Я перебирал в памяти весь день. Была только одна остановка, на скалах, когда я залезал глубоко в рюкзак за батарейками. Может быть, тогда и выпал фонарь?
Наступило время шестичасовой связи. Я попросил узнать у Саймона, не нашли ли они фонарь в палатке на седле. Ал связался по рации.
Пока он разговаривал с Саймоном, я обдумывал суровую реальность. Даже если они найдут фонарь, он не попадет ко мне, пока команда Б не поднимется сюда на следующий день. Поскольку я не смогу идти в темноте в лагерь 6, а в лагере 5 будет слишком мало места, мне придется идти вниз. Меня трясло от непереносимой жалости к себе. Потерять все из-за одной маленькой оплошности. Я ненавидел себя за свою небрежность. Но где же фонарь?
К моменту связи команда Б благополучно поднялась на седло и теперь отдыхала. Саймон обрадовался, услыхав, что лагерь 5 в хорошем состоянии, и сказал, что в палатке, оставленной мной накануне, фонаря не обнаружили.
Ал выключил рацию.
— Он должен быть здесь.
Я начал очередную стадию поисков, ощупывая каждую отдельную вещь, и затем методично, насколько я мог это сделать в судорожном состоянии, разбирал кучу. Ничего.
Вдруг обнаружив складку на стенке палатки, я просунул под неё руку и вытащил фонарь. Невероятно, как я не нашел его раньше. Оставалось только предположить, что мой мозг все ещё работает в пол-силы.
— Всё, конец панике, — Ал поставил кипятить следующую порцию волы.
— Слава Богу, — я вздохнул с облегчением.
У меня снова появились шансы взойти на вершину.
Мы снова связались с Саймоном, чтобы сообщить ему, что фонарь найден. Остаток вечера мы провели за чаем и горячим шоколадом. К 21–00 мы были готовы ко сну. Спать в маске было тяжело. Русское оборудование было неудобным, ремешки крепления постоянно врезались в какую-либо часть лица. Выпускная система была тоже неэффективной — маленькие лужицы ледяной жидкости периодически собирались внутри выпускного клапана. Мы вертелись с боку на бок в поисках более удобной позы, и это приводило к попаданию в горло отвратительной слюны.
Но как бы трудно не было спать в маске, спать без неё было гораздо хуже. Я провел бессонную ночь, просыпаясь всякий раз, чтобы поправить маску, когда она начинала съезжать, и проверить поступает ли кислород.
Ветер тоже не способствовал сну, иногда затихая до шепота, он вдруг налетал с невероятным треском.
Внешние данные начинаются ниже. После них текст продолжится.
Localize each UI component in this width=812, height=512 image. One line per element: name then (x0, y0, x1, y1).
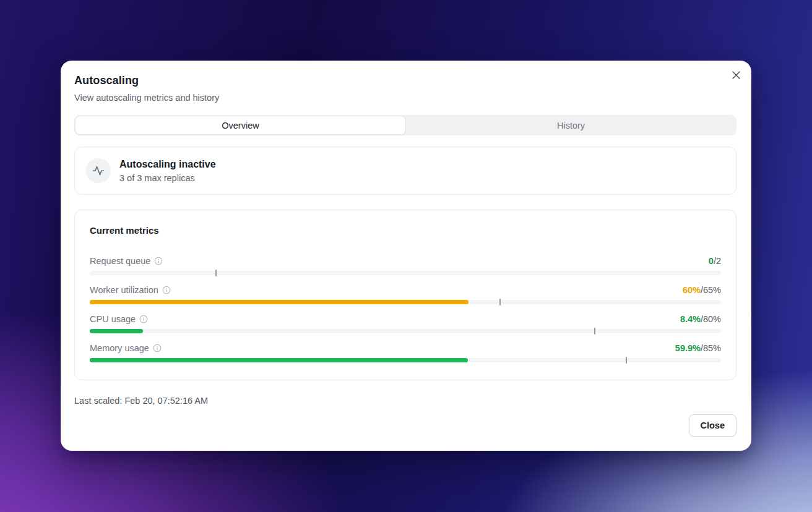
metrics-card-title: Current metrics (90, 225, 721, 236)
metric-current-value: 0 (709, 256, 714, 266)
info-icon[interactable] (162, 286, 171, 294)
metric-value: 60%/65% (683, 285, 721, 295)
tab-history[interactable]: History (406, 116, 736, 135)
close-button[interactable]: Close (689, 414, 737, 437)
metric-bar-fill (90, 358, 468, 362)
metric-threshold-tick (626, 357, 627, 364)
metric-row: Worker utilization 60%/65% (90, 285, 721, 304)
last-scaled-text: Last scaled: Feb 20, 07:52:16 AM (74, 396, 736, 406)
metric-value: 8.4%/80% (680, 314, 721, 324)
status-subtitle: 3 of 3 max replicas (119, 173, 216, 183)
metric-progress-bar (90, 300, 721, 304)
metric-value: 0/2 (709, 256, 721, 266)
metric-row: Request queue 0/2 (90, 256, 721, 275)
metric-progress-bar (90, 271, 721, 275)
autoscaling-modal: Autoscaling View autoscaling metrics and… (61, 61, 751, 451)
info-icon[interactable] (154, 257, 163, 265)
modal-title: Autoscaling (74, 73, 736, 87)
autoscaling-status-card: Autoscaling inactive 3 of 3 max replicas (74, 147, 736, 195)
modal-footer: Close (689, 414, 737, 437)
metric-rows: Request queue 0/2 Worker utilization (90, 256, 721, 362)
current-metrics-card: Current metrics Request queue 0/2 Worker… (74, 210, 736, 380)
metric-current-value: 60% (683, 285, 701, 295)
metric-label: Worker utilization (90, 285, 158, 295)
metric-progress-bar (90, 329, 721, 333)
metric-progress-bar (90, 358, 721, 362)
x-glyph (732, 70, 741, 80)
metric-threshold-value: /65% (701, 285, 721, 295)
modal-subtitle: View autoscaling metrics and history (74, 93, 736, 103)
metric-label: CPU usage (90, 314, 136, 324)
metric-threshold-value: /85% (701, 343, 721, 353)
metric-bar-fill (90, 329, 143, 333)
metric-current-value: 59.9% (675, 343, 701, 353)
info-icon[interactable] (153, 344, 162, 352)
metric-label: Request queue (90, 256, 150, 266)
metric-threshold-tick (499, 299, 501, 305)
metric-current-value: 8.4% (680, 314, 701, 324)
tab-bar: Overview History (74, 115, 736, 135)
info-icon[interactable] (139, 315, 148, 323)
metric-bar-fill (90, 300, 469, 304)
activity-icon (86, 158, 111, 183)
status-text-block: Autoscaling inactive 3 of 3 max replicas (119, 159, 216, 183)
metric-threshold-tick (594, 328, 595, 335)
metric-value: 59.9%/85% (675, 343, 721, 353)
metric-threshold-value: /80% (701, 314, 721, 324)
metric-row: Memory usage 59.9%/85% (90, 343, 721, 362)
tab-overview[interactable]: Overview (75, 116, 406, 135)
metric-threshold-value: /2 (714, 256, 721, 266)
metric-label: Memory usage (90, 343, 149, 353)
status-title: Autoscaling inactive (119, 159, 216, 170)
close-icon[interactable] (730, 69, 742, 81)
metric-threshold-tick (215, 270, 217, 276)
metric-row: CPU usage 8.4%/80% (90, 314, 721, 333)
В 5-00 я услышал, что шерпы зашевелились, собирая снег для утреннего чая. В 6-00 мы зажгли нашу газовую горелку. С первыми лучами Ал высунул голову из палатки проверить погоду.
— Ну, как?
— Так себе. Облачно.
— Встаем?
— Ветер. Посмотрим, как пойдет.
Мы собирались медленно и методично, проверяя каждую вещь перед тем, как уложить её в рюкзак. Удивительно, какой беспорядок можно устроить в двухместной палатке. Я специально проверил на месте ли фонарь. Затем наученный горьким опытом, проверил его снова.
Ал осмотрел палатку.
Мы приладили баллоны к рюкзакам и вышли в лагерь 6, поддерживая себя первое время кислородом.
Первым препятствием на нашем пути оказался крутой снежник, расположенный прямо за площадкой. Даже с кислородом этот подъём требовал большого напряжения сил в столь раннее время. Надо было идти на передних зубьях кошек и забивать ледоруб глубоко в снег, для устойчивости.
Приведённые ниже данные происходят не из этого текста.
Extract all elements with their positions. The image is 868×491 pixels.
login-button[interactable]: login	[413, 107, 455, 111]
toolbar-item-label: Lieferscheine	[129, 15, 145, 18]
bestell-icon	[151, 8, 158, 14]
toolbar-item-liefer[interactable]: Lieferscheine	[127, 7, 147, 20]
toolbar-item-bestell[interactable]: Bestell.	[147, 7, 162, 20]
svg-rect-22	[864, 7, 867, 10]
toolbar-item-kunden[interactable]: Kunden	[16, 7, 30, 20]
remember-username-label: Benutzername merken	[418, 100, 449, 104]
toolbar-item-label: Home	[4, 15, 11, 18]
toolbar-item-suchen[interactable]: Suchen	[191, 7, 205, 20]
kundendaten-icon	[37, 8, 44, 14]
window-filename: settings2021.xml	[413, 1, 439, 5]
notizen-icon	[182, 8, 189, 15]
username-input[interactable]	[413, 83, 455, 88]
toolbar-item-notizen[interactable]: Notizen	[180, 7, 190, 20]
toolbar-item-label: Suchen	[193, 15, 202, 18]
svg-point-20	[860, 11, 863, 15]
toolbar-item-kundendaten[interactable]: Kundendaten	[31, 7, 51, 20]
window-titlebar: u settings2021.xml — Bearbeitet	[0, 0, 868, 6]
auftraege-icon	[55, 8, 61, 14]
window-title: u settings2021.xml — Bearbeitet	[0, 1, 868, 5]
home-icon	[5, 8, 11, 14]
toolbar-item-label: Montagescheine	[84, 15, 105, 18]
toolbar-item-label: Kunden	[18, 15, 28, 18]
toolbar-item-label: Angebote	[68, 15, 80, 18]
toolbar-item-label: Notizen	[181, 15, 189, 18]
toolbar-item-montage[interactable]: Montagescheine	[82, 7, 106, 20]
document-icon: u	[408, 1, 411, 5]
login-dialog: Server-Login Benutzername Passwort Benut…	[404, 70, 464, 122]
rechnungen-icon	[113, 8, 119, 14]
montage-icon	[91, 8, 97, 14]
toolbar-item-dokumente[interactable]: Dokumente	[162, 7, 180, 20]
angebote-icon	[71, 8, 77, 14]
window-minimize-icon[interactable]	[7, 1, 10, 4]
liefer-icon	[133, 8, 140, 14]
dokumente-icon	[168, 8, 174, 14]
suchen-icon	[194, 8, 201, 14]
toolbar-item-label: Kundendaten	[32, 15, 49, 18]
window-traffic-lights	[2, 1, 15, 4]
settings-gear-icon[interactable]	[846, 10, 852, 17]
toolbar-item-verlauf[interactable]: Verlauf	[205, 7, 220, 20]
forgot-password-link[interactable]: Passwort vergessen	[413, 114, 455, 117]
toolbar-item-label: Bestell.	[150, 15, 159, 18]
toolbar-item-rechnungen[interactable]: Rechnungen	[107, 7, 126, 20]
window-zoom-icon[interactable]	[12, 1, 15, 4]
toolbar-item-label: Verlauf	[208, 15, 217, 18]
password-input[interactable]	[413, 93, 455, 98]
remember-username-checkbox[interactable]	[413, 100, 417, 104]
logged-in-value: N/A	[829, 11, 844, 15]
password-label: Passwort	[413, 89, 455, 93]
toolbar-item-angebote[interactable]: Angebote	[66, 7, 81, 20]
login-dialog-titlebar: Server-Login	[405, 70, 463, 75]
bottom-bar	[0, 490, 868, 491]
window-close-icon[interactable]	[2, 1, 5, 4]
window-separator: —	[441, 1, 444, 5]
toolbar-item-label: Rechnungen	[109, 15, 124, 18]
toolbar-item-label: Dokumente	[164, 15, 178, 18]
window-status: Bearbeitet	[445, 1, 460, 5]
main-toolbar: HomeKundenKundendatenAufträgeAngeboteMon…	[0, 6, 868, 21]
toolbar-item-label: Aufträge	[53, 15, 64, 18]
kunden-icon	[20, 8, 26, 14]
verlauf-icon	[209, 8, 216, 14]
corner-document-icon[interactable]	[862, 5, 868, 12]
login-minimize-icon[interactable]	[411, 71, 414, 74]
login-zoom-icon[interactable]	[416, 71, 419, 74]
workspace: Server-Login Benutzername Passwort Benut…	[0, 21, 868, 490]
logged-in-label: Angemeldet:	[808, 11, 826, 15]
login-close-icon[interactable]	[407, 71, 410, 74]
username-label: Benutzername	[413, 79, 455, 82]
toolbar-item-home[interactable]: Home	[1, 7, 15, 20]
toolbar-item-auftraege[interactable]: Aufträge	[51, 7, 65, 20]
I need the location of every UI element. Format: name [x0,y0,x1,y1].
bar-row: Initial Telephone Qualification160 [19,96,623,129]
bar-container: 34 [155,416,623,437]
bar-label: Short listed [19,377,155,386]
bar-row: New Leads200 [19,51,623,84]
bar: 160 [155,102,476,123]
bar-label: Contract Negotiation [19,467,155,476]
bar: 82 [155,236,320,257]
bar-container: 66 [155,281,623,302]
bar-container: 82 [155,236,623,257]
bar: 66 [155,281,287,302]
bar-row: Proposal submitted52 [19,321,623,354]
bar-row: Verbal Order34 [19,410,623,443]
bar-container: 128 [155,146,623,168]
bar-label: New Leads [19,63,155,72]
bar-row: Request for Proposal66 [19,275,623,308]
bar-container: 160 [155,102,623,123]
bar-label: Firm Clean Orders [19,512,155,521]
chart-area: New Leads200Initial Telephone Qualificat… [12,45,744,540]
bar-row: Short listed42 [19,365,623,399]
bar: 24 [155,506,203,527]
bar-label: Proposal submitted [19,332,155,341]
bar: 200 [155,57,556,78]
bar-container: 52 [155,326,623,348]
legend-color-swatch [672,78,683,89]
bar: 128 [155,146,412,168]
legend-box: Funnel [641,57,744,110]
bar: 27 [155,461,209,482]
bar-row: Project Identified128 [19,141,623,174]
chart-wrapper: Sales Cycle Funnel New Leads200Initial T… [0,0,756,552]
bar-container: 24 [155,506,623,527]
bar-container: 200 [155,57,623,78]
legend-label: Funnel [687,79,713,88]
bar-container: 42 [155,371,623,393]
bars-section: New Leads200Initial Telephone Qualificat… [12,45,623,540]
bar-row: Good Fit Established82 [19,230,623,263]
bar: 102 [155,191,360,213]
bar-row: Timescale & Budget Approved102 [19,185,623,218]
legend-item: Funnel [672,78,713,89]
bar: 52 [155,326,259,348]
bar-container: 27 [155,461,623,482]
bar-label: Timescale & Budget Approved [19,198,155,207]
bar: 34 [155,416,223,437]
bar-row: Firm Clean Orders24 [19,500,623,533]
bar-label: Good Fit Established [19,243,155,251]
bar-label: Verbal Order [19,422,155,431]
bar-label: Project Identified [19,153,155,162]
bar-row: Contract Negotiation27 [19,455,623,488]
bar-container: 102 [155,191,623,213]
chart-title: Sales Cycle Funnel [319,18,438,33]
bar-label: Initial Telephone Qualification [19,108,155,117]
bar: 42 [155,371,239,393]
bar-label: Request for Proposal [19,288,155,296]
Отдышавшись наверху снежника, я посмотрел на индикатор кислорода, чтобы проверить работает ли он. Я не был уверен, поступает ли воздух вообще, но индикатор показывал, что устройство работает.
Я думал, что с кислородной поддержкой восхождение будет проходить как на уровне моря, но это было ошибкой. Кислород несомненно помогал, по после каждого резкого движения следовали головокружение и одышка.
Было очень полезно втянуться в определенный ритм, поэтому мешал ветер. Первые тридцать минут с момента выхода из палатки мы преодолевали такой ураганный ветер, с каким ещё не приходилось встречаться на горе. Северный гребень с его длинными понижениями к Восточному Ронгбуку, сужаясь, становился местами совершенно незащищенным от ветра, и нам приходилось все чаще останавливаться, чтобы нас не сдуло. Порывы ветра были ужасны и впечатляющи. Пару раз меня физически сбивало с ног, я падал на колени, обеими руками вцепляясь в камни, которые попадались под руки.
После часа такой битвы возникли первые сомнения. Как долго мы продержимся в этих условиях? Меня одолел болезненный страх, что Ал решит, что ветер слишком силён, и прекратит восхождение. Каждый раз, останавливаясь протереть очки или немного отдохнуть, он вглядывался на запад, откуда дул ветер, оценивая обстановку. Там было множество разрозненных облаков, что не предвещало шторма. Мы лезли вверх.
Я был так увлечён процессом принятия вертикального положения, что не заметил спускающегося альпиниста, пока не столкнулся с ним нос к носу. Это был Джон, лидер норвежской экспедиции. Он спускался вниз после бедственного пребывания в лагере 6. Он шёл с трудом, держась за грудь, лицо его перекашивало от боли при каждом кашле.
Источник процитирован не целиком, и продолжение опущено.